O primeiro veio de Chicago, onde mais de 50 mil médicos e pesquisadores aplaudiram de pé — até emocionados, com lágrimas nos olhos — os resultados da daraxonrasib no maior congresso de oncologia do mundo.
O segundo, de Ribeirão Preto, onde pesquisadores da USP anunciaram os dados da terapia CAR-T Cell com eficácia de quase 90% em linfoma — tecnologia inteiramente desenvolvida no Brasil.
Daraxonrasib: a pílula que emocionou a oncologia mundial
A daraxonrasib é um medicamento oral voltado ao câncer de pâncreas, considerado pelos especialistas o tipo mais letal da doença. No congresso da ASCO, em Chicago, os resultados do estudo clínico provocaram uma reação raramente vista em eventos científicos: aplausos de pé, emoção visível e até lágrimas entre os presentes.
O oncologista Fernando Maluf, cofundador do Instituto Vencer o Câncer, explica o mecanismo de ação do medicamento e o que há de mais atual no tratamento oncológico. Como o Tropiquim já havia documentado, o daraxonrasib registrou 6,5 meses a mais de sobrevida e apenas 1,2% de abandono por efeitos colaterais — números que redefinem o padrão de cuidado para pacientes com a doença em estágio avançado.
CAR-T Cell made in Brazil: 90% de eficácia no linfoma
Em Ribeirão Preto, o Hemocentro da USP apresentou resultados que também surpreenderam: a terapia CAR-T Cell, que modifica células do sistema imunológico para atacar o tumor, alcançou quase 90% de eficácia em pacientes com linfoma, um tipo de câncer no sangue.
O diferencial é que toda a tecnologia foi desenvolvida no Brasil. Diego Villa Clé, professor de Hematologia da USP e coordenador da pesquisa, detalha o processo de desenvolvimento e os próximos passos para ampliar o acesso ao tratamento.

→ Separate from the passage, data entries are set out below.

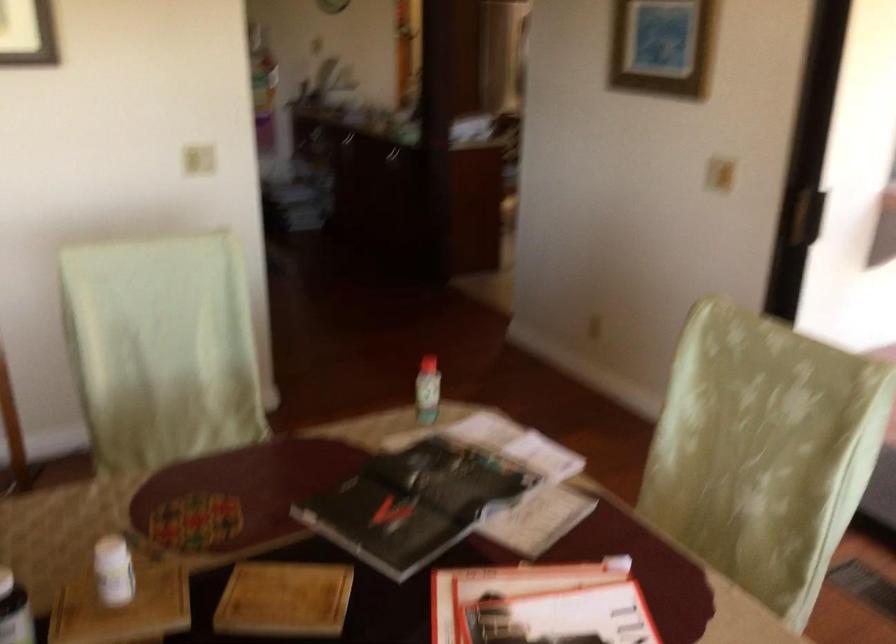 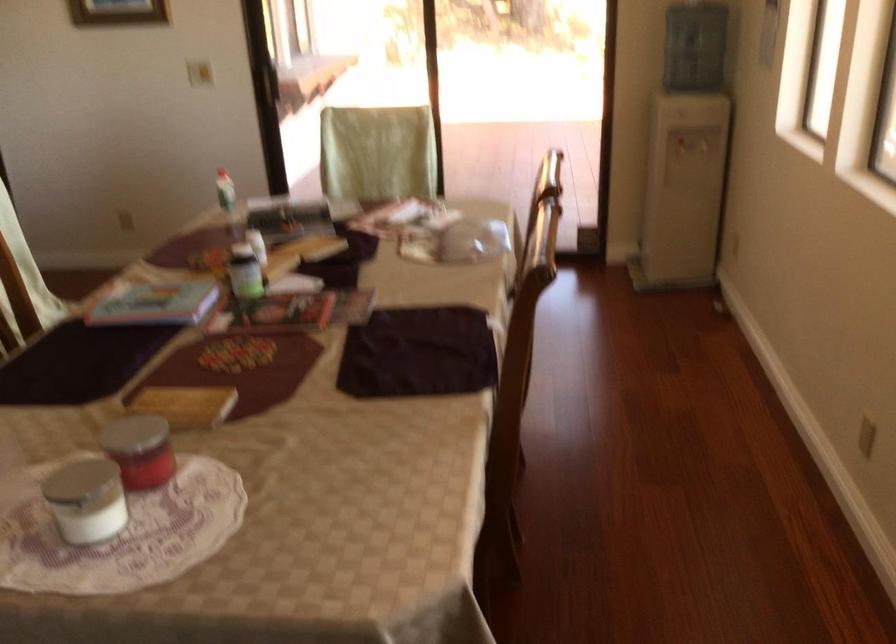 In the second image, find the point that corresponds to point 427,399 in the first image.

(225, 190) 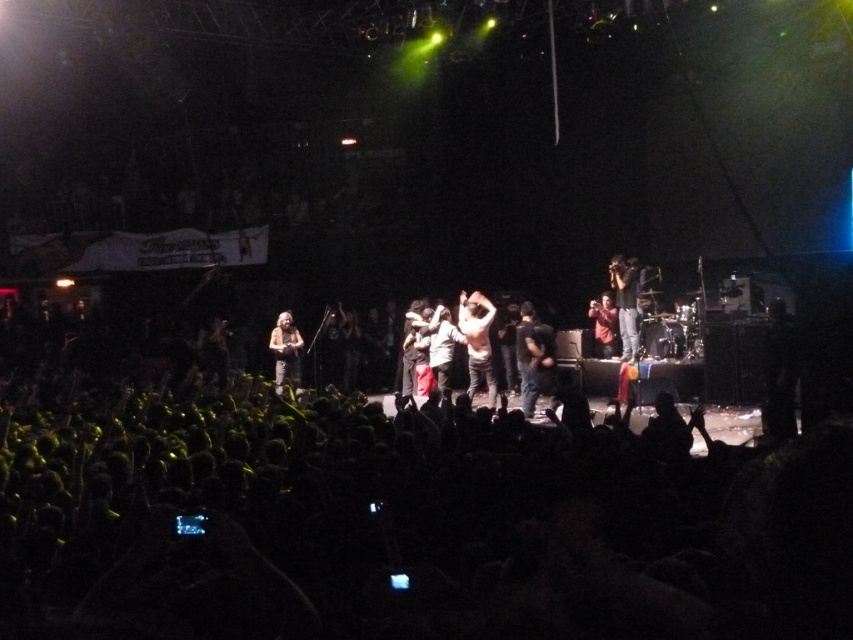 What do you see at coordinates (477, 340) in the screenshot? The image size is (853, 640). I see `shiny silver shirt at center` at bounding box center [477, 340].

Can you confirm if shiny silver shirt at center is positioned to the left of matte black shirt at center?

Yes, shiny silver shirt at center is to the left of matte black shirt at center.

Locate an element on the screen. Image resolution: width=853 pixels, height=640 pixels. shiny silver shirt at center is located at coordinates (477, 340).

In the scene shown: Can you confirm if shiny silver shirt at center is taller than shiny gold guitar at center?

Yes, shiny silver shirt at center is taller than shiny gold guitar at center.

Where is `shiny silver shirt at center`? Image resolution: width=853 pixels, height=640 pixels. shiny silver shirt at center is located at coordinates (477, 340).

The width and height of the screenshot is (853, 640). I want to click on shiny silver shirt at center, so click(477, 340).

Is black matte shirt at center taller than light brown leather jacket at center?

Yes, black matte shirt at center is taller than light brown leather jacket at center.

Who is positioned more to the right, black matte shirt at center or light brown leather jacket at center?

From the viewer's perspective, black matte shirt at center appears more on the right side.

Does point (537, 396) come behind point (439, 364)?

No, it is not.

I want to click on black matte shirt at center, so click(x=531, y=355).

O ministro da Saúde, Alexandre Padilha, anunciou a intenção de incorporar a CAR-T Cell ao SUS. A promessa, porém, esbarra em um desafio concreto: antes do desenvolvimento nacional, o tratamento importado chegava a custar R$ 4 milhões por dose. O Tropiquim já analisou esse impasse quando os dados internacionais da CAR-T apontavam 80% de remissão em cânceres agressivos — e a incorporação ao sistema público segue sendo um desafio que vai muito além da eficácia clínica.
Também no episódio, o paciente Paulo Pelegrino relata em primeira pessoa a experiência com o tratamento experimental e parte do processo de remissão do seu câncer, humanizando o que os índices de eficácia representam na vida real.
Sobre o episódio
A repórter Natuza Nery conduz as entrevistas no episódio 1739 do O Assunto, podcast diário do g1 disponível em todas as plataformas de áudio e no YouTube. Desde agosto de 2019, o programa acumula mais de 168 milhões de downloads e 14,2 milhões de visualizações no YouTube.